The sentiment analysis method will calculate the sentiment analysis score. Preprocessing the text as you did in the notebook is necessary for the model to work correctly. The code snippet below returns the rounded result of the prediction.
def sentiment_analysis(input):
user_sequences = tokenizer.texts_to_sequences([input])
user_sequences_matrix = sequence.pad_sequences(user_sequences, maxlen=1225)
prediction = model.predict(user_sequences_matrix)

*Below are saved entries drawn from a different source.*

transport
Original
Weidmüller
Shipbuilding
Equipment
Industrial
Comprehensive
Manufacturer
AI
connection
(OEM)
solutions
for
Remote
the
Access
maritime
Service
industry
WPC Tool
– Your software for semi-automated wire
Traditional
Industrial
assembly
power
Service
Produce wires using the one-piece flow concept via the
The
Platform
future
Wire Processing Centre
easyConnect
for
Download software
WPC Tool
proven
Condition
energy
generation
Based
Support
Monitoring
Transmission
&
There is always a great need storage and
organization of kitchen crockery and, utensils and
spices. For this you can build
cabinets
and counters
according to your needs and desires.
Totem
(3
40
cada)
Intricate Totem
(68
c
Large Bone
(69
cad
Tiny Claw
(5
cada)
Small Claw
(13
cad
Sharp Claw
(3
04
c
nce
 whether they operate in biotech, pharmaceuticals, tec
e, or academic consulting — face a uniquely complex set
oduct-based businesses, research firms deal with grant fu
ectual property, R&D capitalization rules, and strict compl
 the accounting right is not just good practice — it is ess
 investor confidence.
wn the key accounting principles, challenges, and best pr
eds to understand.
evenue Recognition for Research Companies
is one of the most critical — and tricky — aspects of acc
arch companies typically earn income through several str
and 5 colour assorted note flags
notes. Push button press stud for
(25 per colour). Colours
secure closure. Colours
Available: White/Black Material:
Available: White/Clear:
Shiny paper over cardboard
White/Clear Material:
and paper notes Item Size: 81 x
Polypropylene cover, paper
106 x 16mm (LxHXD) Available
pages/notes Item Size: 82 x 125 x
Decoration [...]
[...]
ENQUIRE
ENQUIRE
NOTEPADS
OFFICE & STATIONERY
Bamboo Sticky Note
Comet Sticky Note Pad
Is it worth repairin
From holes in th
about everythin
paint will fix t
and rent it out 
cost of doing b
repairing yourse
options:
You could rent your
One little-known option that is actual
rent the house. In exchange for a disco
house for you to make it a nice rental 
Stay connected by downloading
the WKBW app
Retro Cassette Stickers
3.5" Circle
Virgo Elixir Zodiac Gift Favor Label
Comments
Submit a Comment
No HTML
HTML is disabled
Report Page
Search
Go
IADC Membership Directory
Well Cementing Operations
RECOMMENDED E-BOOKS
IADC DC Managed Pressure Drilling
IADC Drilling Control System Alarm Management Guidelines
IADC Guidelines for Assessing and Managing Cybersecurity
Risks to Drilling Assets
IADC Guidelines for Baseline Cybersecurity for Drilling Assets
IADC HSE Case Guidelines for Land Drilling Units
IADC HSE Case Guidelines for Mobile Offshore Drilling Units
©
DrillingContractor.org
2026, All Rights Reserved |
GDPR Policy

return round(float(prediction[0][0]),2)
Call the sentiment_analysis()
function to calculate the sentiment analysis score with the user input. Add the result to the sentiment
dictionary where you are already storing the VADER results.

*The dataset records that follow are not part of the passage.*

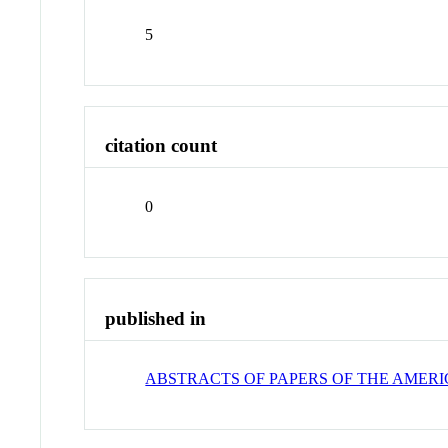
5
citation count
0
published in
ABSTRACTS OF PAPERS OF THE AMER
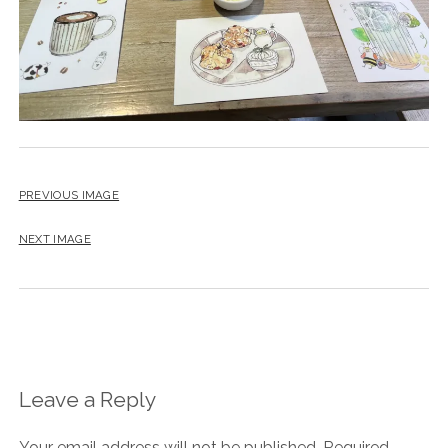
PREVIOUS IMAGE
NEXT IMAGE
Leave a Reply
Your email address will not be published.
Required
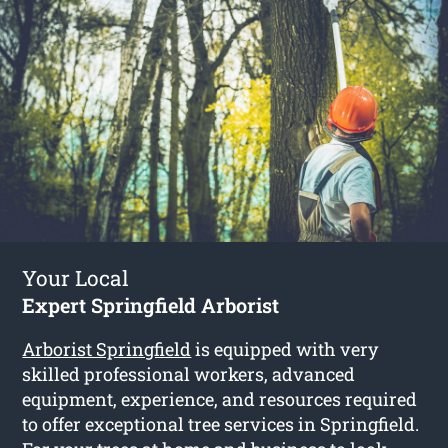
Your Local
Expert Springfield Arborist
Arborist Springfield
is equipped with very
skilled professional workers, advanced
equipment, experience, and resources required
to offer exceptional tree services in Springfield.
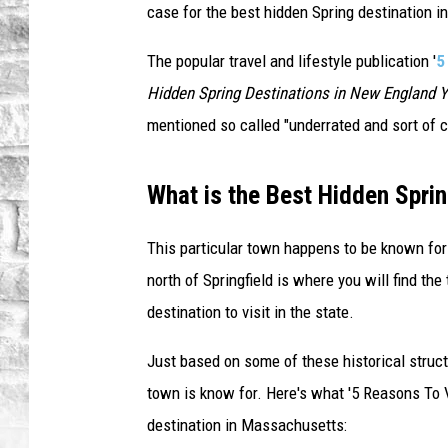
case for the best hidden Spring destination in
The popular travel and lifestyle publication '
5
Hidden Spring Destinations in New England 
mentioned so called "underrated and sort of
What is the Best Hidden Sprin
This particular town happens to be known for i
north of Springfield is where you will find th
destination to visit in the state.
Just based on some of these historical struct
town is know for. Here's what '5 Reasons To V
destination in Massachusetts:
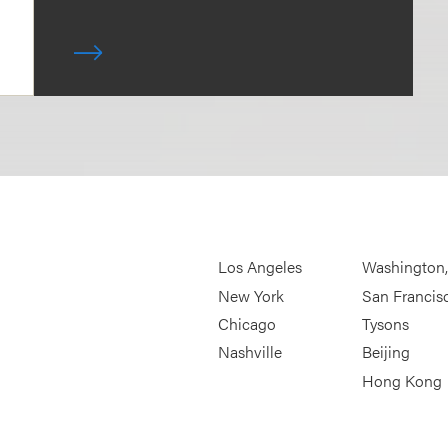
Los Angeles
Washington
New York
San Francis
Chicago
Tysons
Nashville
Beijing
Hong Kong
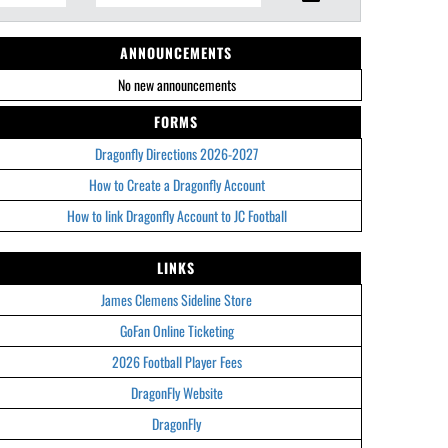
ANNOUNCEMENTS
No new announcements
FORMS
Dragonfly Directions 2026-2027
How to Create a Dragonfly Account
How to link Dragonfly Account to JC Football
LINKS
James Clemens Sideline Store
GoFan Online Ticketing
2026 Football Player Fees
DragonFly Website
DragonFly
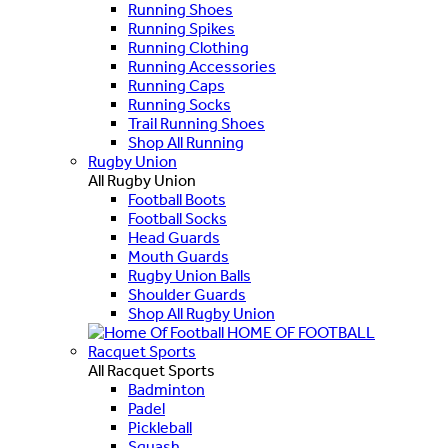
Running Shoes
Running Spikes
Running Clothing
Running Accessories
Running Caps
Running Socks
Trail Running Shoes
Shop All Running
Rugby Union
All Rugby Union
Football Boots
Football Socks
Head Guards
Mouth Guards
Rugby Union Balls
Shoulder Guards
Shop All Rugby Union
HOME OF FOOTBALL
Racquet Sports
All Racquet Sports
Badminton
Padel
Pickleball
Squash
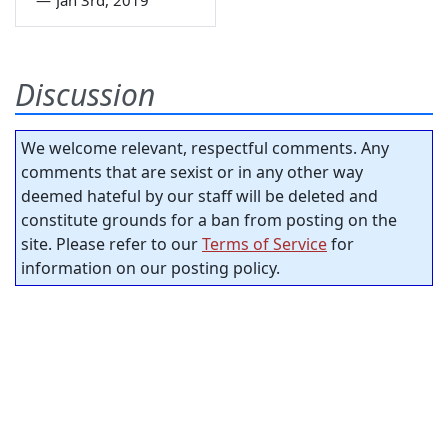
—
Jan 3rd, 2019
Discussion
We welcome relevant, respectful comments. Any
comments that are sexist or in any other way
deemed hateful by our staff will be deleted and
constitute grounds for a ban from posting on the
site. Please refer to our
Terms of Service
for
information on our posting policy.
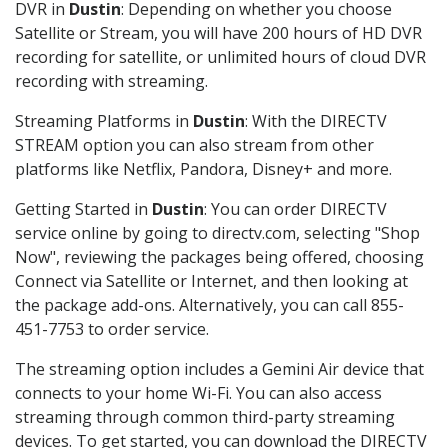
DVR in
Dustin
: Depending on whether you choose
Satellite or Stream, you will have 200 hours of HD DVR
recording for satellite, or unlimited hours of cloud DVR
recording with streaming.
Streaming Platforms in
Dustin
: With the DIRECTV
STREAM option you can also stream from other
platforms like Netflix, Pandora, Disney+ and more.
Getting Started in
Dustin
: You can order DIRECTV
service online by going to directv.com, selecting "Shop
Now", reviewing the packages being offered, choosing
Connect via Satellite or Internet, and then looking at
the package add-ons. Alternatively, you can call 855-
451-7753 to order service.
The streaming option includes a Gemini Air device that
connects to your home Wi-Fi. You can also access
streaming through common third-party streaming
devices. To get started, you can download the DIRECTV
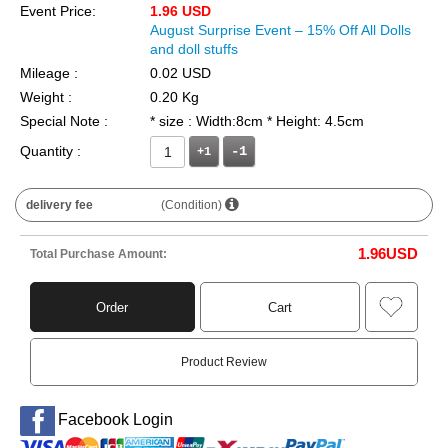
Event Price:
1.96 USD
August Surprise Event – 15% Off All Dolls
and doll stuffs
Mileage :
0.02 USD
Weight :
0.20 Kg
Special Note :
* size : Width:8cm * Height: 4.5cm
Quantity :
+1
delivery fee
(Condition)
1.96
USD
Total Purchase Amount:
Order
Cart
Product Review
Facebook Login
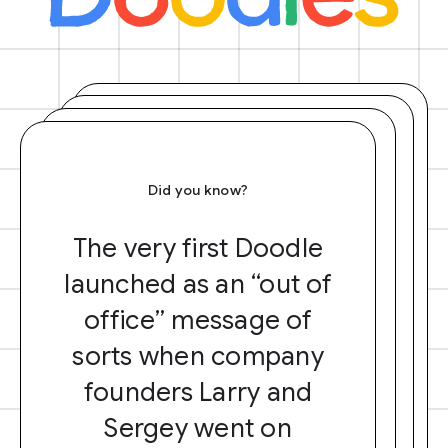
Did you know?
The very first Doodle
launched as an “out of
office” message of
sorts when company
founders Larry and
Sergey went on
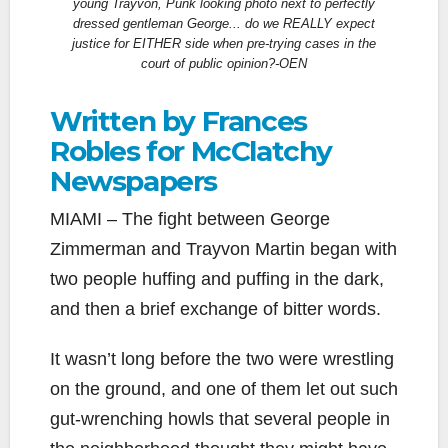
young Trayvon, Punk looking photo next to perfectly
dressed gentleman George... do we REALLY expect
justice for EITHER side when pre-trying cases in the
court of public opinion?-OEN
Written by Frances
Robles for McClatchy
Newspapers
MIAMI – The fight between George
Zimmerman and Trayvon Martin began with
two people huffing and puffing in the dark,
and then a brief exchange of bitter words.
It wasn’t long before the two were wrestling
on the ground, and one of them let out such
gut-wrenching howls that several people in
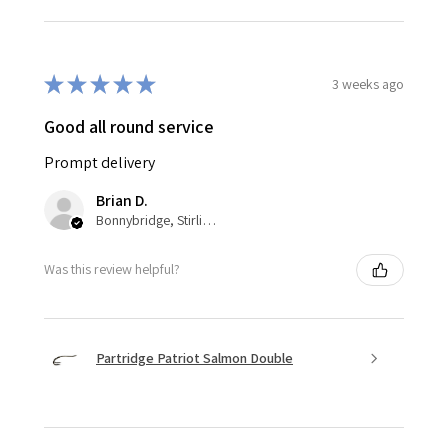
★
★
★
★
★
3 weeks ago
Good all round service
Prompt delivery
Brian D.
Bonnybridge, Stirlingshire
Was this review helpful?
Partridge Patriot Salmon Double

sentiment = analyzer.polarity_scores(text) # VADER results
# create a new key in the dictionary to store the custom model sentiment analysis results
sentiment["custom model positive"] = sentiment_analysis(text)
Note: If you encounter errors while loading an H5 file into your application, it could indicate that the file got corrupted during the upload process or when it was generated. If you encounter an error of this nature, it is recommended that you generate a new H5 file. The simplest solution is to re-upload the H5 file, as this often resolves file corruption issues. By creating a fresh file, you can ensure the integrity of your data and minimize potential errors during file loading.

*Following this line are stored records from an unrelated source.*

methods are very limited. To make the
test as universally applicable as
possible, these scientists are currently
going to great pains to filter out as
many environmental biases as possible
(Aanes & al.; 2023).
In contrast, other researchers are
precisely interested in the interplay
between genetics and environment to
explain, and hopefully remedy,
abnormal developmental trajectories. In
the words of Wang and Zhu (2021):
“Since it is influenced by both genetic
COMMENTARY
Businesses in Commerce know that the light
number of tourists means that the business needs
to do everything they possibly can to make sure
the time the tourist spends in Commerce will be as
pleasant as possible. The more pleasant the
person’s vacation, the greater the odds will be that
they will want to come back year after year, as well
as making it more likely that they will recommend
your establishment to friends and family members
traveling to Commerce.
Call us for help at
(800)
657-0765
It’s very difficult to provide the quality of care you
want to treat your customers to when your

Display the result in form.html
:
{{ sentiment['custom model positive'] }}
- Your custom sentiment analysis model is used in the app.
- The model's prediction is displayed in the app.
The user interface design is completely up to you. Feel free to use ChatGPT or another AI assistant to build the UI.
Here are some examples of what your app may look like:
Tip: If you want to integrate plotly charts (as shown in the Example 2 screenshot), feel free to adapt this code in your app.
- The app displays the results of the sentiment analysis prediction.
- An original UI design is used in the app.
You made it! You finished the first version of your app. Now, it's time to deploy that app so that it can be tested by your clients.
Deploy the app on Render so that it becomes part of your portfolio. Use the following settings in Render to build and start the app:
-
Build command:
pip install --upgrade pip && pip install -r requirements.txt
-
Start command:
gunicorn app:app
Render uses an older version of Python as default but this can be easily changed by setting an environment variable. Inside the Environment tab, create a new environment variable called PYTHON_VERSION
and set its value to 3.10.12
. This will ensure that Render uses Python version 3.10.12 (the same version that you used in your notebook) for your app. Refer to the screenshot below for a visual guide.
Note: Render automatically spins down a free web service if it remains inactive for 15 minutes without any incoming traffic. When a request is received, Render promptly spins up the service. However, the spinning up process may take a few seconds or, in some cases, up to a couple of minutes. During this time, there might be a noticeable delay for incoming requests, resulting in brief moments of hanging or slower page loads in a browser.
- The project is deployed on Render.
Functionality:
- The app displays the sentiment analysis predictions using VADER.
- The app displays the sentiment analysis predictions using a custom sentiment analysis Keras model.
- A model was trained using the UCI sentiment labelled sentences dataset and the notebook is included in the repository.
- An original user interface was created for the app.
General code organization:
- Minimal code duplication
- Comments are used to describe the functions.
- Follow the order of the user stories.
- If you are stuck, take a careful look at the provided resources. If you are still stuck, ask a friend or a mentor for help.
- Read the user stories and tests carefully.